People might discriminate, but medicine shouldn’t. EHRs aren’t biased accounts but factual descriptions of patients’ medical conditions. This documentation could also contain other information about factors that could affect patients’ overall health.

Records could include information about patients’ family histories, where they live, whether they experienced physical and/or mental trauma, and if they participate in programs that pay for their medical care or assist them in other ways.

Knowing these things could help medical professionals understand their patients’ backgrounds and determine the type of help they might need.

The determinations could determine if patients are underserved and need more help or different kinds of help. They could show medical practices where they could best allocate their resources.

P – Patient-centered

While optometry EHR software and other systems strive to simplify work for professionals and their practices, such systems ultimately exist to help patients.
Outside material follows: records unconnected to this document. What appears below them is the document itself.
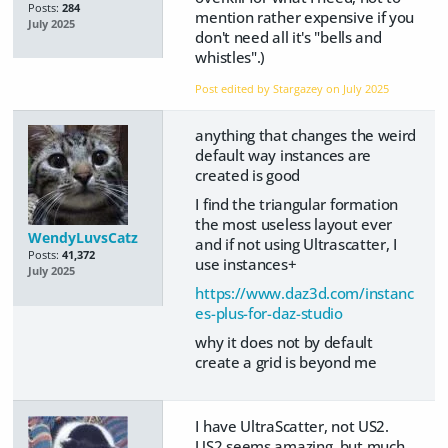
Posts:
284
mention rather expensive if you
July 2025
don't need all it's "bells and
whistles".)
Post edited by Stargazey on
July 2025
anything that changes the weird
default way instances are
created is good
I find the triangular formation
the most useless layout ever
WendyLuvsCatz
and if not using Ultrascatter, I
Posts:
41,372
use instances+
July 2025
https://www.daz3d.com/instanc
es-plus-for-daz-studio
why it does not by default
create a grid is beyond me
I have UltraScatter, not US2.
US2 seems amazing, but much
An EHR record exists to serve a patient. Linking this record to a medical office’s practice management system helps practices give the best care possible to this patient and others.

When practices link EHR and other systems, they often give patients more opportunities to interact with their doctors, medical practices, and health insurance providers. They could discover if they’ve had particular procedures and the outcomes of those tests. They could use this information to make more informed health decisions.

By making more informed decisions, patients are more equipped to treat existing conditions and prevent future ones. Once again, EHRs and other information could provide preventive assistance that could help avoid negative health outcomes, prevent frustration, and save money, which could all contribute to value-based care.

But patients aren’t the only ones benefiting from value-based models. Just as the National Academy of Medicine advocates using STEEEP principles, it also explains that the well-being of health care professionals is also important.

Because they coordinate processes and potentially save hassle, using EHRs and other tools could also improve physician and staff well-being. Contacting Eye Care Leaders could help you find and implement such tools.

Less stressed professionals could provide better care to grateful patients. In the end, providing value isn’t just about creating and managing efficient systems and tools. It’s also how patients and health care professionals value each other.